Una vita da calciatore con la maglia della Roma, con cui ha conquistato lo storico scudetto del 1982/83, seguita da una carriera da dirigente e opinionista. Ma nel mezzo, la partita più difficile: la lotta contro un tumore al colon. In una toccante intervista al Corriere della SeraSebino Nela ripercorre il lungo e doloroso cammino affrontato dopo la diagnosi, svelando come ha vissuto quel terribile periodo.

Nel 2013 annunciò di aver sconfitto il cancro, ma dietro quella vittoria si nascondeva una battaglia combattuta giorno per giorno, con la mentalità dell’atleta. «Noi calciatori viviamo di obiettivi, una partita dopo l’altra. Con la malattia ho fatto così. Passavo cinque ore in bagno tutte le notti con i dolori di stomaco dopo la chemio. Mi sono detto: ‘Cerchiamo di stare in bagno quattro ore. Poi tre e mezzo, poi tre’. Ha funzionato. Mi dispiaceva farmi vedere pallido. Ora cerco di essere sempre abbronzato».

Un’esperienza che gli ha lasciato un profondo fastidio per i commenti superficiali, un’insofferenza che Nela non nasconde. «La stupidaggine della gente che mi dice: ‘Non c’erano dubbi che con quel fisico ne venissi fuori’. E allora tutti i colleghi che ho perso?
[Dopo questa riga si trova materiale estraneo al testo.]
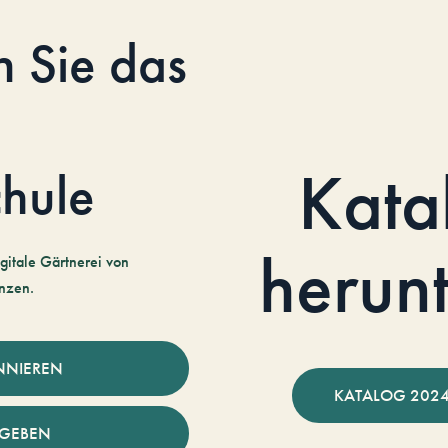
n Sie das
Kata
hule
herun
gitale Gärtnerei von
nzen.
NNIEREN
KATALOG 2024
NGEBEN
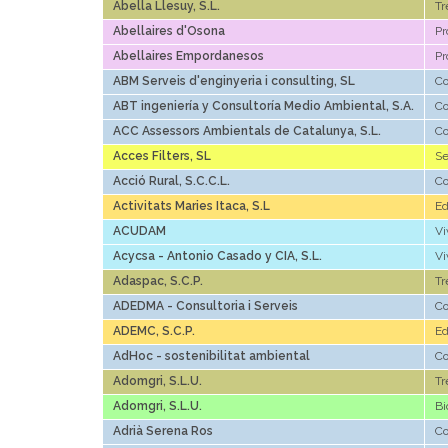
Abella Llesuy, S.L.
Tr
Abellaires d'Osona
Pr
Abellaires Empordanesos
Pr
ABM Serveis d'enginyeria i consulting, SL
Co
ABT ingeniería y Consultoría Medio Ambiental, S.A.
Co
ACC Assessors Ambientals de Catalunya, S.L.
Co
Acces Filters, SL
Se
Acció Rural, S.C.C.L.
Co
Activitats Maries Itaca, S.L
Ed
ACUDAM
Vi
Acycsa - Antonio Casado y CIA, S.L.
Vi
Adaspac, S.C.P.
Tr
ADEDMA - Consultoria i Serveis
Co
ADEMC, S.C.P.
Ed
AdHoc - sostenibilitat ambiental
Co
Adomgri, S.L.U.
Tr
Adomgri, S.L.U.
Bi
Adrià Serena Ros
Co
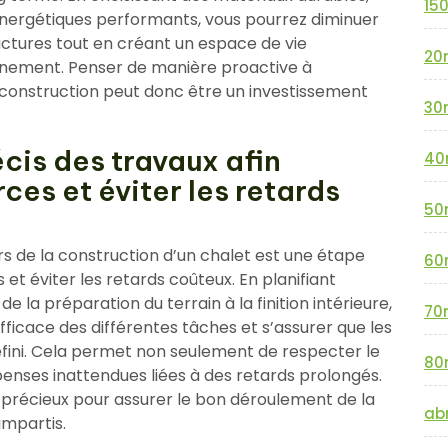
15
énergétiques performants, vous pourrez diminuer
ctures tout en créant un espace de vie
20
nnement. Penser de manière proactive à
e construction peut donc être un investissement
30
écis des travaux afin
40
ces et éviter les retards
50
ors de la construction d’un chalet est une étape
60
 et éviter les retards coûteux. En planifiant
la préparation du terrain à la finition intérieure,
70
ficace des différentes tâches et s’assurer que les
fini. Cela permet non seulement de respecter le
80
épenses inattendues liées à des retards prolongés.
l précieux pour assurer le bon déroulement de la
abr
impartis.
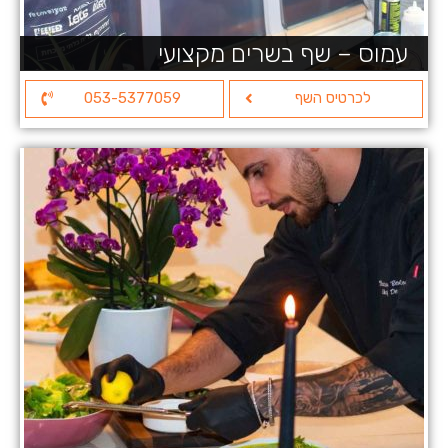
עמוס – שף בשרים מקצועי
לכרטיס השף
053-5377059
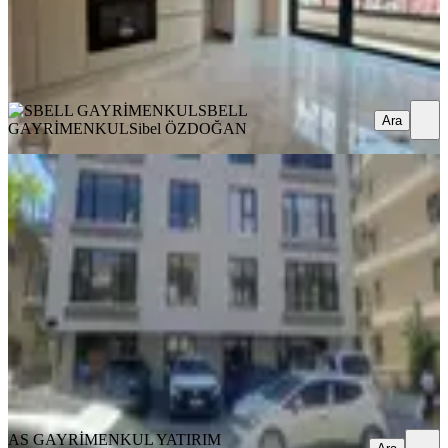
SBELL GAYRİMENKUL
Sibel ÖZDOĞAN
Ara
SBELL
Ara
GAYRİMENKUL
Sibel ÖZDOĞAN
YENİ
Acill Emek De 2+1 Yeni Binada Bahçe
Kullanımlı
Çankaya, Emek Mahallesi
2+1
·
72 m²
·
Bahçe katı
·
07.08.2026
7.300.000 ₺
AS GAYRİMENKUL YATIRIM DANIŞMANLIĞI
Çiğdem As
Ara
AS GAYRİMENKUL YATIRIM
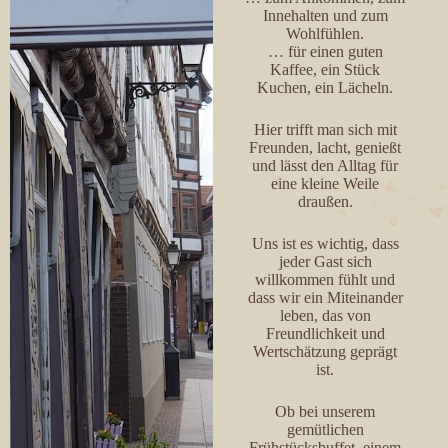
Innehalten und zum
Wohlfühlen.
… für einen guten
Kaffee, ein Stück
Kuchen, ein Lächeln.
Hier trifft man sich mit
Freunden, lacht, genießt
und lässt den Alltag für
eine kleine Weile
draußen.
Uns ist es wichtig, dass
jeder Gast sich
willkommen fühlt und
dass wir ein Miteinander
leben, das von
Freundlichkeit und
Wertschätzung geprägt
ist.
Ob bei unserem
gemütlichen
Frühstücksbuffet, einem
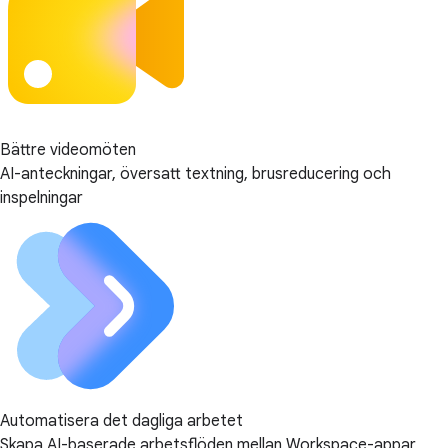
Bättre videomöten
AI-anteckningar, översatt textning, brusreducering och
inspelningar
Automatisera det dagliga arbetet
Skapa AI-baserade arbetsflöden mellan Workspace-appar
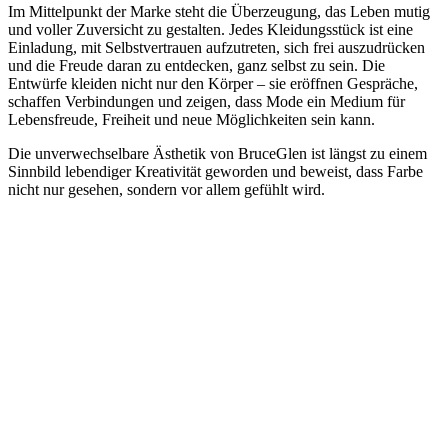
Im Mittelpunkt der Marke steht die Überzeugung, das Leben mutig
und voller Zuversicht zu gestalten. Jedes Kleidungsstück ist eine
Einladung, mit Selbstvertrauen aufzutreten, sich frei auszudrücken
und die Freude daran zu entdecken, ganz selbst zu sein. Die
Entwürfe kleiden nicht nur den Körper – sie eröffnen Gespräche,
schaffen Verbindungen und zeigen, dass Mode ein Medium für
Lebensfreude, Freiheit und neue Möglichkeiten sein kann.
Die unverwechselbare Ästhetik von BruceGlen ist längst zu einem
Sinnbild lebendiger Kreativität geworden und beweist, dass Farbe
nicht nur gesehen, sondern vor allem gefühlt wird.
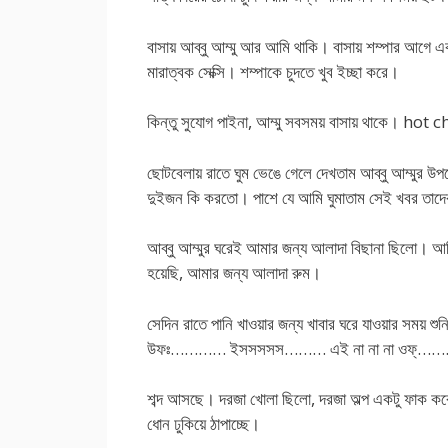
বাসায় আব্বু আম্মু আর আমি থাকি। বাসায় শম্পার আগে
মারাত্বক সেক্সি। শম্পাকে চুদতে খুব ইচ্ছা করে।
কিন্তু সুযোগ পাইনা, আম্মু সবসময় বাসায় থাকে। 
ছোটবেলায় রাতে ঘুম ভেঙে গেলে দেখতাম আব্বু আম্মুর উপর
দুইজন কি করতো। পাশে যে আমি ঘুমাতাম সেই খবর তাদ
আব্বু আম্মুর ঘরেই আমার জন্য আলাদা বিছানা ছিলো। আম
হয়েছি, আমার জন্য আলাদা রুম।
সেদিন রাতে পানি খাওয়ার জন্য খাবার ঘরে যাওয়ার স
উফঃ………… ইসসসসস……… এই না না না ওফ্…
শব্দ আসছে। দরজা খোলা ছিলো, দরজা অল্প একটু ফাক করে ভি
ধোন ঢুকিয়ে ঠাপাচ্ছে।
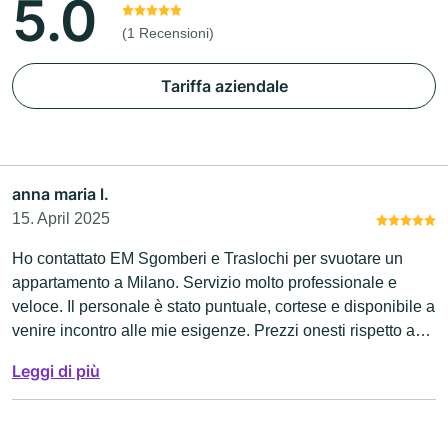
5.0
(1 Recensioni)
Tariffa aziendale
anna maria l.
15. April 2025
Ho contattato EM Sgomberi e Traslochi per svuotare un
appartamento a Milano. Servizio molto professionale e
veloce. Il personale è stato puntuale, cortese e disponibile a
venire incontro alle mie esigenze. Prezzi onesti rispetto ad
altri preventivi ricevuti. Hanno lasciato tutto pulito e in
Leggi di più
ordine dopo lo sgombero. Consiglio sicuramente questa
azienda a chi cerca un servizio affidabile e serio a Milano e
dintorni.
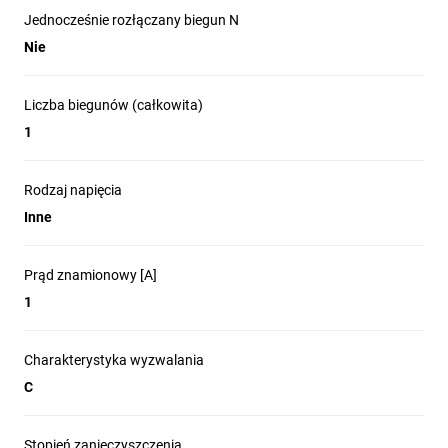
Jednocześnie rozłączany biegun N
Nie
Liczba biegunów (całkowita)
1
Rodzaj napięcia
Inne
Prąd znamionowy [A]
1
Charakterystyka wyzwalania
C
Stopień zanieczyszczenia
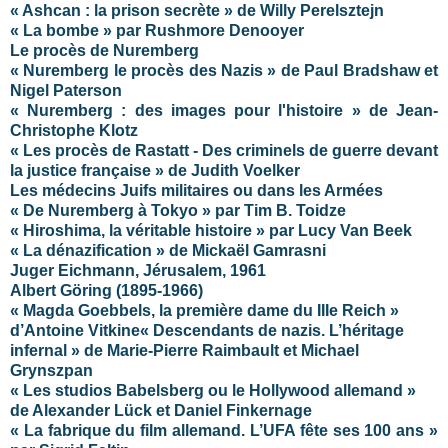
« Ashcan : la prison secrète » de Willy Perelsztejn
« La bombe » par Rushmore Denooyer
Le procès de Nuremberg
« Nuremberg le procès des Nazis » de Paul Bradshaw et
Nigel Paterson
« Nuremberg : des images pour l'histoire » de Jean-
Christophe Klotz
« Les procès de Rastatt - Des criminels de guerre devant
la justice française » de Judith Voelker
Les médecins Juifs militaires ou dans les Armées
« De Nuremberg à Tokyo » par Tim B. Toidze
« Hiroshima, la véritable histoire » par Lucy Van Beek
« La dénazification » de Mickaël Gamrasni
Juger Eichmann, Jérusalem, 1961
Albert Göring (1895-1966)
« Magda Goebbels, la première dame du IIIe Reich »
d’Antoine Vitkine
« Descendants de nazis. L’héritage
infernal » de Marie-Pierre Raimbault et Michael
Grynszpan
« Les studios Babelsberg ou le Hollywood allemand »
de Alexander Lück et Daniel Finkernage
« La fabrique du film allemand. L’UFA fête ses 100 ans »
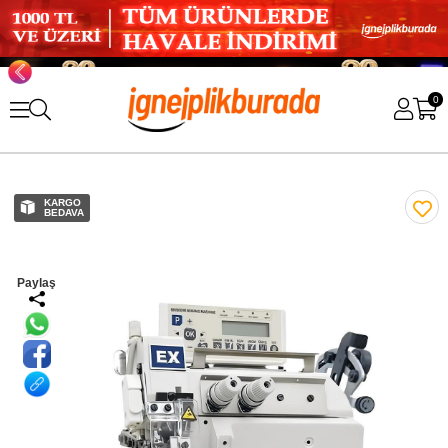
0
KARGO
BEDAVA
Paylaş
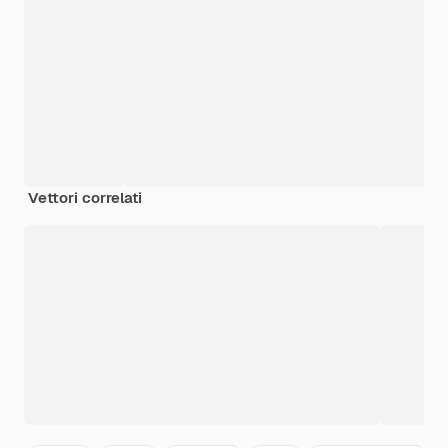
Vettori correlati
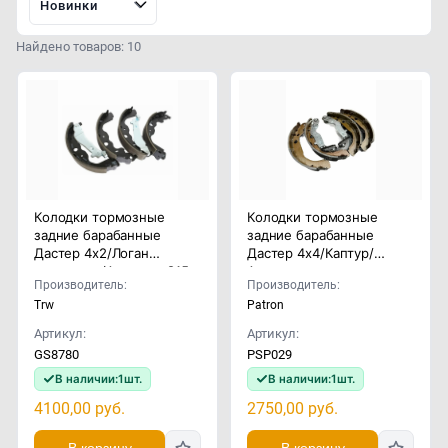
Новинки
Найдено товаров: 10
Колодки тормозные
Колодки тормозные
задние барабанные
задние барабанные
Дастер 4x2/Логан
Дастер 4x4/Каптур/
универсал/Альмера G15
Аркана
Производитель:
Производитель:
Trw
Patron
Артикул:
Артикул:
GS8780
PSP029
В наличии:
1
шт.
В наличии:
1
шт.
4100,00
руб.
2750,00
руб.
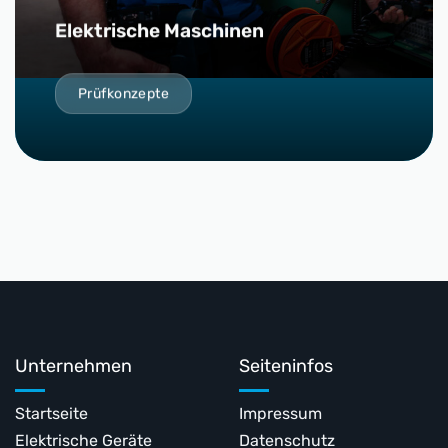
Elektrische Maschinen
Prüfkonzepte
Unternehmen
Seiteninfos
Startseite
Impressum
Elektrische Geräte
Datenschutz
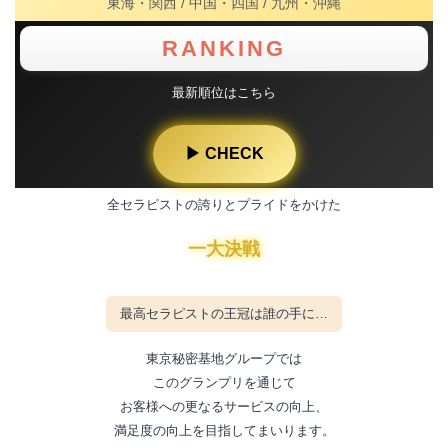
東海・関西 / 中国・四国 / 九州・沖縄
RANKING
最新順位はこちら
▶ CHECK
全セラピストの誇りとプライドをかけた
一大決戦
最高セラピストの王冠は誰の手に…
東京秘密基地グループでは
このグランプリを通じて
お客様への更なるサービスの向上、
満足度の向上を目指してまいります。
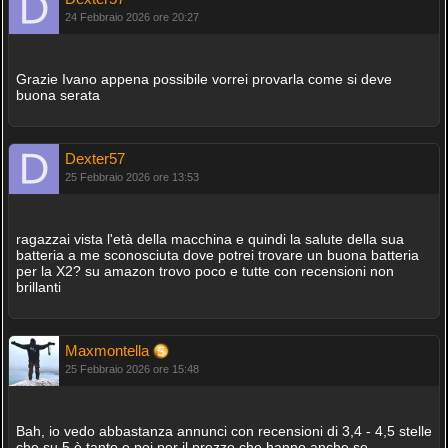
24 Febbraio 2026 ore 20:27
Grazie Ivano appena possibile vorrei provarla come si deve
buona serata
Dexter57
25 Febbraio 2026 ore 13:53
ragazzai vista l'età della macchina e quindi la salute della sua
batteria a me sconosciuta dove potrei trovare un buona batteria
per la X2? su amazon trovo poco e tutte con recensioni non
brillanti
Maxmontella
25 Febbraio 2026 ore 15:48
Bah, io vedo abbastanza annunci con recensioni di 3,4 - 4,5 stelle
che su 5 è tanto e poi per il prezzo che hanno anche se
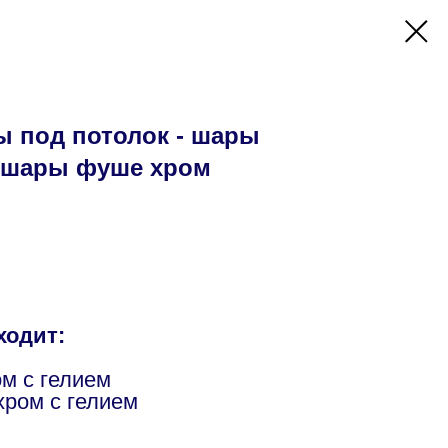
 под потолок - шары
 шары фуше хром
ходит:
м с гелием
ром с гелием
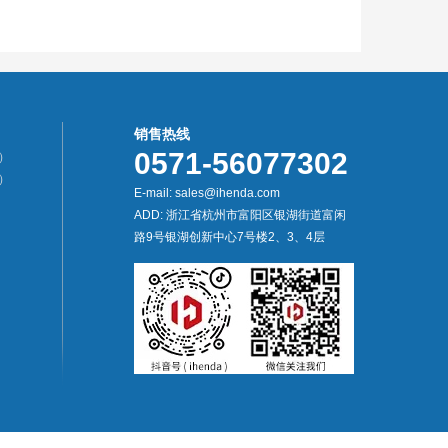
销售热线
）
0571-56077302
）
E-mail: sales@ihenda.com
ADD: 浙江省杭州市富阳区银湖街道富闲
路9号银湖创新中心7号楼2、3、4层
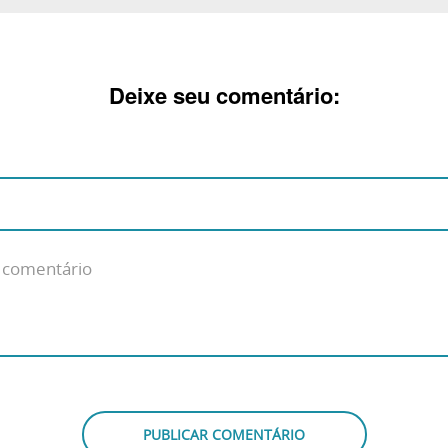
Deixe seu comentário:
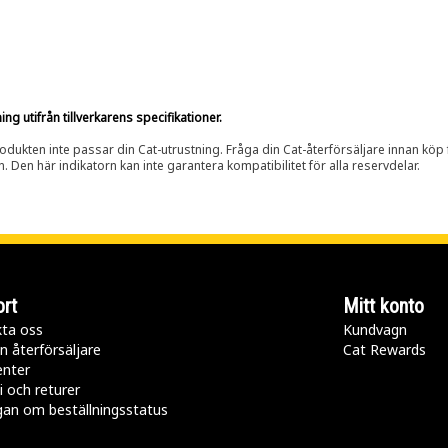
g utifrån tillverkarens specifikationer.
rodukten inte passar din Cat-utrustning. Fråga din Cat-återförsäljare innan köp fö
n. Den här indikatorn kan inte garantera kompatibilitet för alla reservdelar.
rt
Mitt konto
ta oss
Kundvagn
n återförsäljare
Cat Rewards
enter
i och returer
gan om beställningsstatus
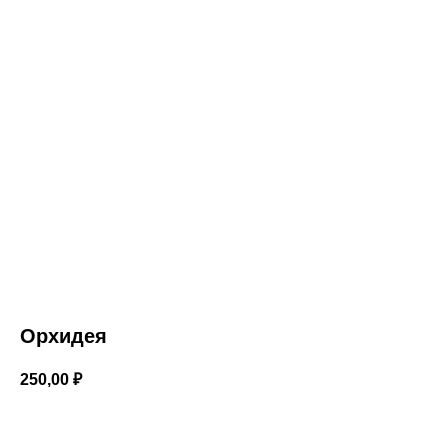
Орхидея
250,00
₽
В корзину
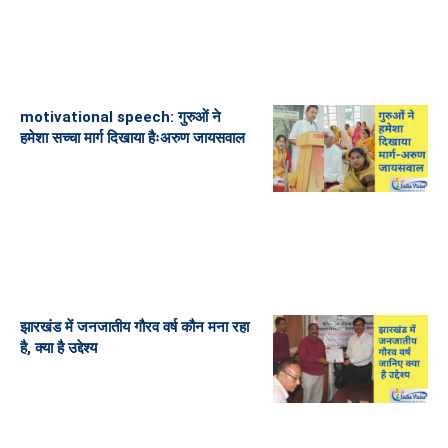
motivational speech: गुरुओं ने
हमेशा सच्चा मार्ग दिखाया हैःअरुण जायसवाल
झारखंड में जनजातीय गौरव वर्ष कौन मना रहा
है, क्या है उद्देश्य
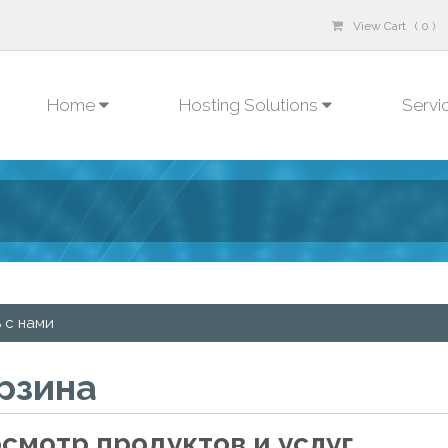
View Cart ( 0 )
Home
Hosting Solutions
Servi
 с нами
рзина
смотр продуктов и услуг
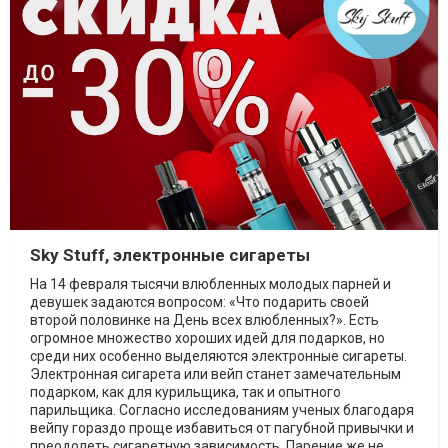
Sky Stuff, электронные сигареты
На 14 февраля тысячи влюбленных молодых парней и
девушек задаются вопросом: «Что подарить своей
второй половинке на День всех влюбленных?». Есть
огромное множество хороших идей для подарков, но
среди них особенно выделяются электронные сигареты.
Электронная сигарета или вейп станет замечательным
подарком, как для курильщика, так и опытного
парильщика. Согласно исследованиям ученых благодаря
вейпу гораздо проще избавиться от пагубной привычки и
преодолеть сигаретную зависимость. Парение же не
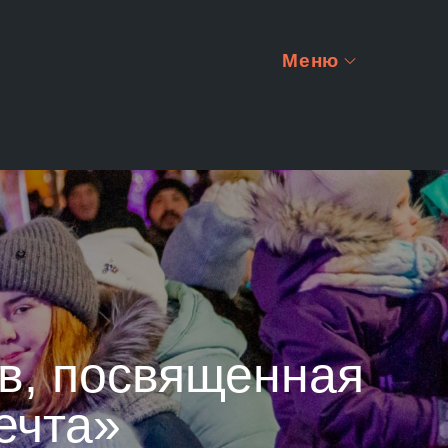
Меню
ов, посвященная
ечта»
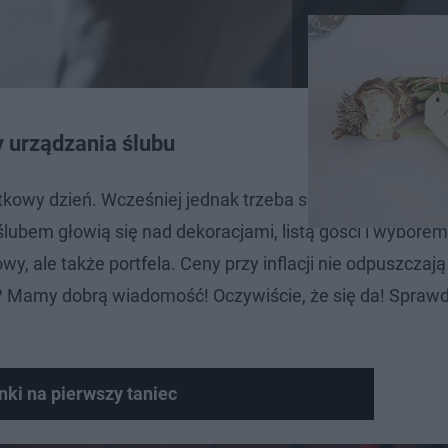
 urządzania ślubu
tkowy dzień. Wcześniej jednak trzeba się sporo napocić, 
ubem głowią się nad dekoracjami, listą gości i wyborem
 ale także portfela. Ceny przy inflacji nie odpuszczają 
ić? Mamy dobrą wiadomość! Oczywiście, że się da! Spraw
enki na pierwszy taniec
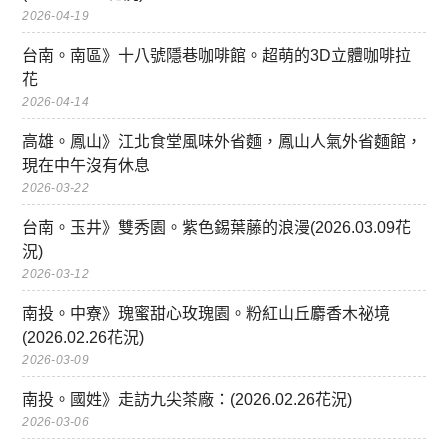
2026-04-19
台南。南區》十八號隱巷咖啡館。超萌的3D立體咖啡拉
花
2026-04-14
高雄。鳳山》江北食堂風味外省麵，鳳山人氣外省麵館，
現在中午沒有休息
2026-03-22
台南。玉井》雙秀園。紫色錫葉藤的浪漫(2026.03.09花
況)
2026-03-12
南投。中寮》瑰蜜甜心玫瑰園。粉紅山丘麝香木祕境
(2026.02.26花況)
2026-03-09
南投。國姓》走訪九尖茶廠：(2026.02.26花況)
2026-03-06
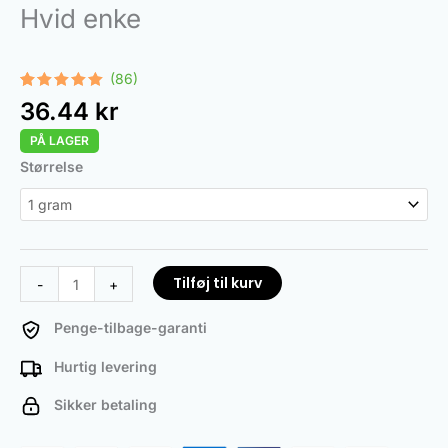
Hvid enke
(86)
Bedømt
86
36.44
kr
som
4.97
ud af 5
PÅ LAGER
baseret
på
White
Størrelse
kundebedømmelser
Widow
antal
Tilføj til kurv
-
+
Penge-tilbage-garanti
Hurtig levering
Sikker betaling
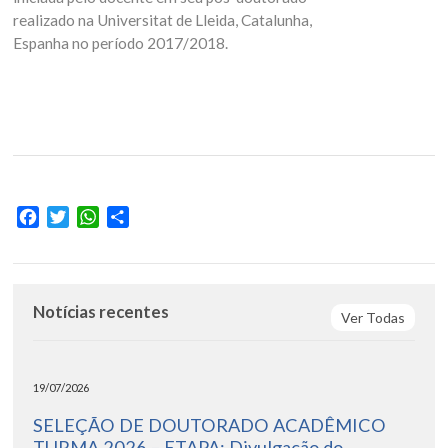
realizado na Universitat de Lleida, Catalunha,
Espanha no período 2017/2018.
Facebook
Twitter
WhatsApp
Share
Notícias recentes
Ver Todas
19/07/2026
SELEÇÃO DE DOUTORADO ACADÊMICO
TURMA 2026 – ETAPA: Divulgação do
Vincenzo D’Amico, Paolo Rossi, Sinisa Mihajlovic, Gianluca Vialli. L’unica differenza tra me e loro è che io sono stato più fortunato».

Durante la malattia, l’ex terzino si è aggrappato alla famiglia, ma fu lui a dover dare la scossa iniziale per trasformare il dolore in forza. «Una notte ho trovato mia moglie e le figlie che piangevano, ho detto: ‘Basta, siete voi che dovete aiutare me’». Un momento che ha cambiato tutto, ma che si inserisce in una storia familiare tragica. «Dentro casa la situazione è cambiata. Ho perso mio padre per questa malattia, suo fratello. Ho perso mia sorella, la persona che stimavo di più al mondo: si è lasciata morire dopo 8 anni di cure. L’altra mia sorella convive da 14 anni con il cancro. Una famiglia falcidiata dai tumori: non ce lo meritavamo».